もっと
もっと
motto
= more / even more / further
When you want something to increase or continue beyond its current level, Japanese speakers reach for motto. It carries a direct push for more — more time, more food, more effort — and sits at the heart of everyday desire and encouragement.
Motto expresses a comparative increase in degree, quantity, or extent, equivalent to “more” or “even more” in English. It modifies adjectives, adverbs, and verbs to indicate that the current state should go further: motto hayaku (faster), motto tabetai (want to eat more). Compared with mou sukoshi (a little more / just a bit more), motto makes no claim about the size of the increase — it simply pushes in that direction without restraint. Mou sukoshi, by contrast, asks for a small, measured addition and often softens a request. The formal literary adverb sara ni (furthermore / even more so) overlaps in meaning but is reserved for written Japanese, speeches, or formal contexts where motto would sound too casual.
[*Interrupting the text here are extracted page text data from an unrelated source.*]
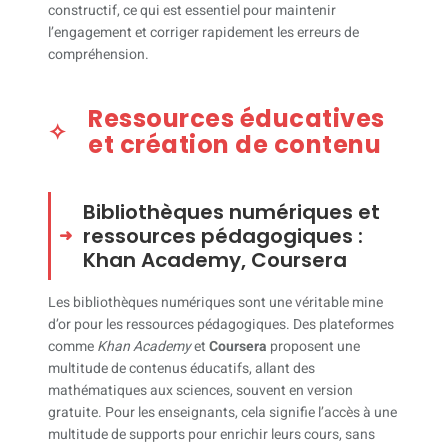
constructif, ce qui est essentiel pour maintenir
l’engagement et corriger rapidement les erreurs de
compréhension.
Ressources éducatives
et création de contenu
Bibliothèques numériques et
ressources pédagogiques :
Khan Academy, Coursera
Les bibliothèques numériques sont une véritable mine
d’or pour les ressources pédagogiques. Des plateformes
comme
Khan Academy
et
Coursera
proposent une
multitude de contenus éducatifs, allant des
mathématiques aux sciences, souvent en version
gratuite. Pour les enseignants, cela signifie l’accès à une
multitude de supports pour enrichir leurs cours, sans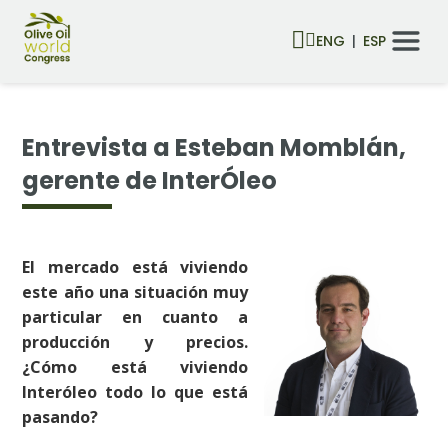
ENG
ESP
Entrevista a Esteban Momblán,
gerente de InterÓleo
El mercado está viviendo
este año una situación muy
particular en cuanto a
producción y precios.
¿Cómo está viviendo
Interóleo todo lo que est
pasando?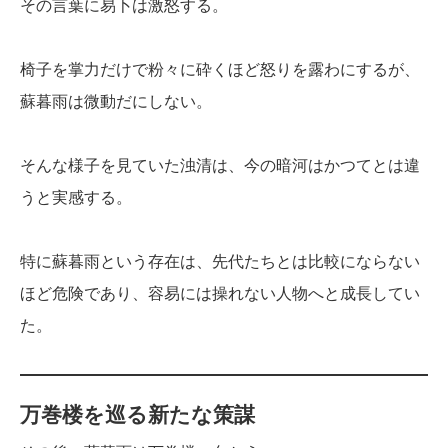
その言葉に易卜は激怒する。
椅子を掌力だけで粉々に砕くほど怒りを露わにするが、
蘇暮雨は微動だにしない。
そんな様子を見ていた浊清は、今の暗河はかつてとは違
うと実感する。
特に蘇暮雨という存在は、先代たちとは比較にならない
ほど危険であり、容易には操れない人物へと成長してい
た。
万巻楼を巡る新たな策謀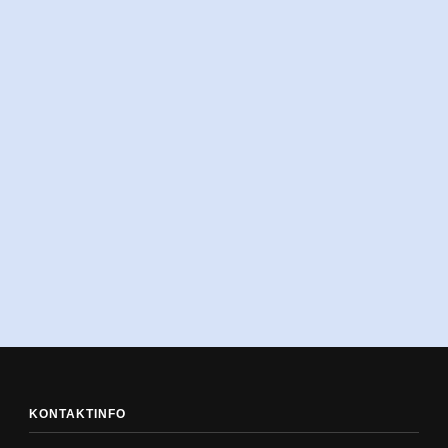
KONTAKTINFO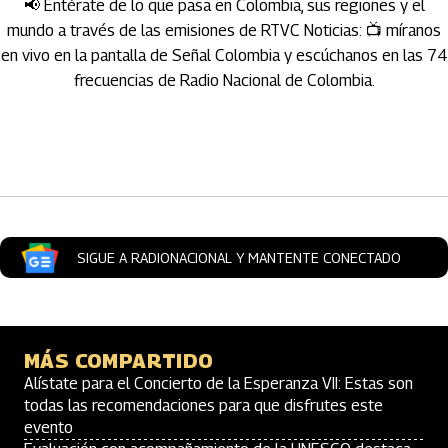
📢 Entérate de lo que pasa en Colombia, sus regiones y el
mundo a través de las emisiones de RTVC Noticias: 📺 míranos
en vivo en la pantalla de Señal Colombia y escúchanos en las 74
frecuencias de Radio Nacional de Colombia.
Artículos Player
SIGUE A RADIONACIONAL Y MANTENTE CONECTADO
MÁS COMPARTIDO
Alístate para el Concierto de la Esperanza VII: Estas son
todas las recomendaciones para que disfrutes este
evento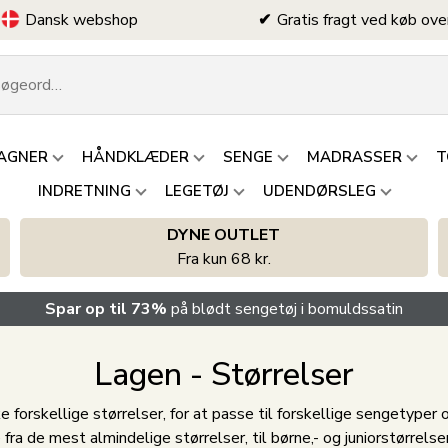
Dansk webshop
Gratis fragt ved køb ove
AGNER
HÅNDKLÆDER
SENGE
MADRASSER
T
INDRETNING
LEGETØJ
UDENDØRSLEG
DYNE OUTLET
Fra kun 68 kr.
Spar op til 73%
på blødt sengetøj i bomuldssatin
Lagen - Størrelser
e forskellige størrelser, for at passe til forskellige sengetyper
ra de mest almindelige størrelser, til børne,- og juniorstørrelse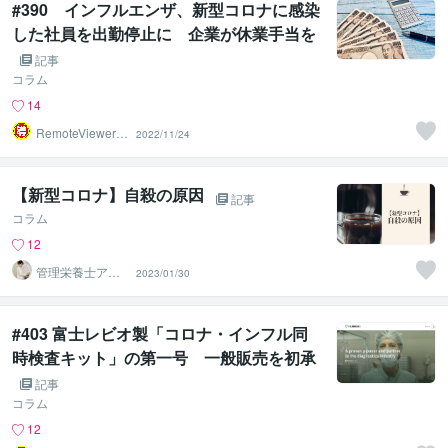
#390 インフルエンザ、新型コロナに感染
した社員を出勤停止に 企業が休業手当を
支払う義務はある？
記事
コラム
14
RemoteViewer導
2022/11/24
与✅
【新型コロナ】自殺の原因
記事
コラム
12
管理栄養士アオ
2023/01/30
イ 村中一帆ママ
が楽する食
#403 富士レビオ製「コロナ・インフル同
時検査キット」の第一号 一般販売を初承
認 厚労省
記事
コラム
12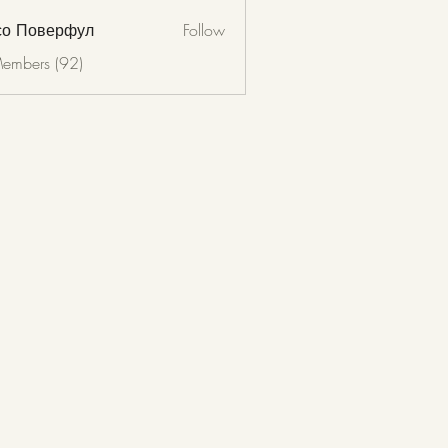
со Поверфул
Follow
Members (92)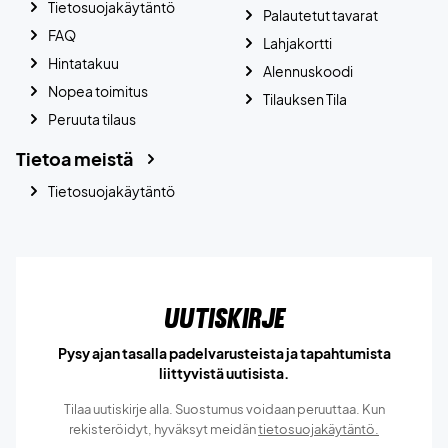
Tietosuojakäytäntö
Palautetut tavarat
FAQ
Lahjakortti
Hintatakuu
Alennuskoodi
Nopea toimitus
Tilauksen Tila
Peruuta tilaus
Tietoa meistä
Tietosuojakäytäntö
Uutiskirje
Pysy ajan tasalla padelvarusteista ja tapahtumista
liittyvistä uutisista.
Tilaa uutiskirje alla. Suostumus voidaan peruuttaa. Kun
rekisteröidyt, hyväksyt meidän
tietosuojakäytäntö.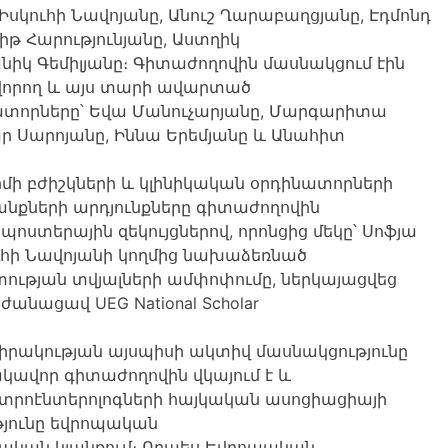
 Իսկուհի Նավոյանը, Անուշ Ղարաբաղցյանը, Էդմոնդ
իթ Հարությունյանը, Աստղիկ
իկ Գեմիլյանը։ Գիտաժողովին մասնակցում էին
ովորող և այս տարի ավարտած
ատորները՝ Եվա Մանուչարյանը, Մարգարիտա
ր Սարոյանը, Իննա Երեմյանը և Անահիտ
մի բժիշկների և կլինիկական օրդինատորների
քների արդյունքները գիտաժողովին
պոստերային զեկույցներով, որոնցից մեկը՝ Սոֆյա
ւհի Նավոյանի կողմից նախաձեռնած
ւթյան տվյալների ամփոփումը, ներկայացվեց
անացավ UEG National Scholar
ակության այսպիսի ակտիվ մասնակցությունը
կավոր գիտաժողովին վկայում է և
տրոէնտերոլոգների հայկական ասոցիացիայի
յունը եվրոպական
ական կյանքում։ Որպես Եվրոպական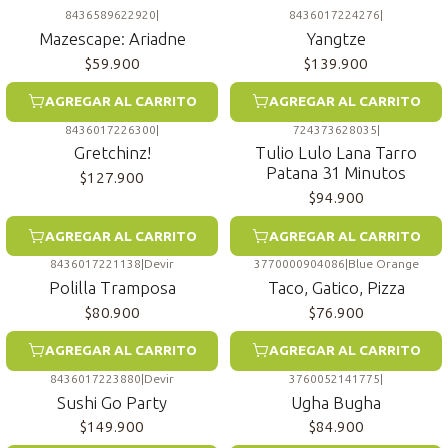
8436589622920
|
8436017224276
|
Mazescape: Ariadne
Yangtze
$59.900
$139.900
AGREGAR AL CARRITO
AGREGAR AL CARRITO
8436017226300
|
724373628035
|
Gretchinz!
Tulio Lulo Lana Tarro
Patana 31 Minutos
$127.900
$94.900
AGREGAR AL CARRITO
AGREGAR AL CARRITO
8436017221138
|
Devir
3770000904086
|
Blue Orange
Polilla Tramposa
Taco, Gatico, Pizza
$80.900
$76.900
AGREGAR AL CARRITO
AGREGAR AL CARRITO
8436017223880
|
Devir
3760052141775
|
Sushi Go Party
Ugha Bugha
$149.900
$84.900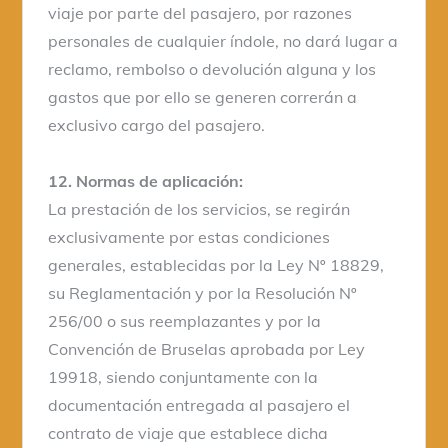
viaje por parte del pasajero, por razones
personales de cualquier índole, no dará lugar a
reclamo, rembolso o devolución alguna y los
gastos que por ello se generen correrán a
exclusivo cargo del pasajero.
12. Normas de aplicación:
La prestación de los servicios, se regirán
exclusivamente por estas condiciones
generales, establecidas por la Ley Nº 18829,
su Reglamentación y por la Resolución Nº
256/00 o sus reemplazantes y por la
Convención de Bruselas aprobada por Ley
19918, siendo conjuntamente con la
documentación entregada al pasajero el
contrato de viaje que establece dicha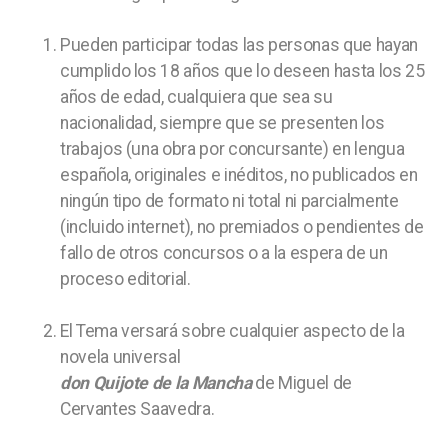
Pueden participar todas las personas que hayan
cumplido los 18 años que lo deseen hasta los 25
años de edad, cualquiera que sea su
nacionalidad, siempre que se presenten los
trabajos (una obra por concursante) en lengua
española, originales e inéditos, no publicados en
ningún tipo de formato ni total ni parcialmente
(incluido internet), no premiados o pendientes de
fallo de otros concursos o a la espera de un
proceso editorial.
El Tema versará sobre cualquier aspecto de la
novela universal
don Quijote de la Mancha
de Miguel de
Cervantes Saavedra.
The most common mix-up is choosing between motto and mou sukoshi. Use motto when there is no implied ceiling on the increase — motto renshuu shite (practice more) leaves the amount open. Switch to mou sukoshi when you mean a small, specific addition — mou sukoshi matte (wait just a little longer). Using motto in that second situation can sound impatient or demanding, so the distinction matters in social contexts. Also note that motto always precedes what it modifies; it cannot end a sentence alone the way “more” sometimes can in English.
Everyday use
もっとゆっくり話してもらえますか?
Motto yukkuri hanashite moraemasu ka?
Could you speak more slowly?
Casual / Social Media
この写真、もっと明るく加工してみた!
Kono shashin, motto akaruku kakou shite mita!
I tried editing this photo to make it even brighter!
Formal / Cultural context
今後はもっと丁寧な対応を心がけてまいります。
Kongo wa motto teinei na taiou wo kokorogakete mairimasu.
Going forward, we will strive to provide even more courteous service.
In everyday conversation, motto doubles as a word of encouragement. Coaches, teachers, and parents use it constantly — motto ganbare (push even harder) and motto jishin wo motte (have more confidence in yourself) are phrases learners encounter early and often. The word channels the cultural value of continuous self-improvement (kaizen) in a single syllable.
The word gained extra visibility through the phrase motto motto, a playful repetition used in children’s media and casual speech to express an eager, almost insatiable desire for more. This doubled form strips away any formality and turns a simple request into an expressive, endearing plea — a pattern common in Japanese that intensifies meaning through repetition.
In Japanese pop music and advertising, motto appears in song titles and slogans to evoke aspiration and longing. Its open-ended quality — pointing toward more without specifying how much — makes it effective for conveying ambition or romance, feelings that resist precise measurement.